(Records for this exercise)

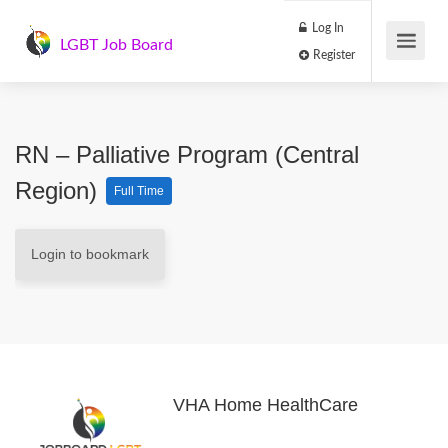
Log In
LGBT Job Board
Register
RN – Palliative Program (Central
Region)
Full Time
Login to bookmark
VHA Home HealthCare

(End Records for this exercise)

Copy every record exactly; no pictures.

Log In
LGBT Job Board
Register
RN – Palliative Program (Central
Region)
Full Time
Login to bookmark
VHA Home HealthCare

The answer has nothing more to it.